Signal Paths & Connections

Different DUTs may require different signal paths. Let’s look at the signal paths associated with the three types of devices mentioned above. For example:

• A home theater receiver has many inputs and outputs, and you must choose which you are going to test. Inputs and outputs may be either analog or digital.

• An audio power amplifier has both inputs and outputs. The inputs may be analog or digital, with the output usually analog.

• A stand-alone DVD player has no audio inputs, only outputs. The audio outputs may be carried as analog audio or as digital audio.

For the examples in this article, we will use a home theater receiver as the DUT. This receiver has many inputs and outputs, but by way of providing a test example, let's assume we have chosen to test the path from the CD Left and Right analog inputs to the Left and Right power amplifier outputs.


In most cases, DUTs with different signal paths will be tested using very similar techniques, simply reconnecting cables or using the digital domain generator or analyzer. Playback-only devices (such as a stand-alone DVD player) require the use of discs or other media with pre-recorded test signals and external sweep or external source measurement techniques.

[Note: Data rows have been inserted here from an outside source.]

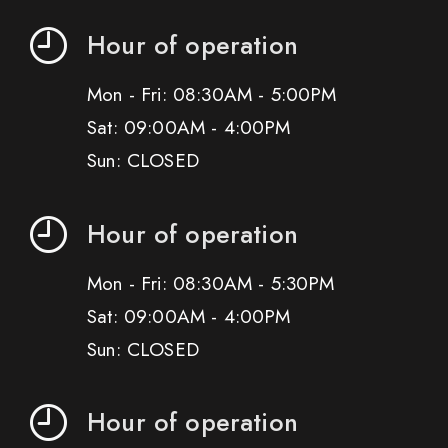
Hour of operation
Mon - Fri: 08:30AM - 5:00PM
Sat: 09:00AM - 4:00PM
Sun: CLOSED
Hour of operation
Mon - Fri: 08:30AM - 5:30PM
Sat: 09:00AM - 4:00PM
Sun: CLOSED
Hour of operation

Connecting the DUT to the Analyzer

Most professional, industrial and broadcast audio devices use balanced analog inputs and outputs; consumer analog equipment is typically unbalanced. Whether or not your DUT has balanced or unbalanced inputs or outputs will determine your selection of generator and analyzer connections and the type of cables you must use. Our home theater receiver has unbalanced inputs, but its power amplifier outputs are balanced. This is not always the case, but power amplifier outputs are often balanced, even in consumer systems.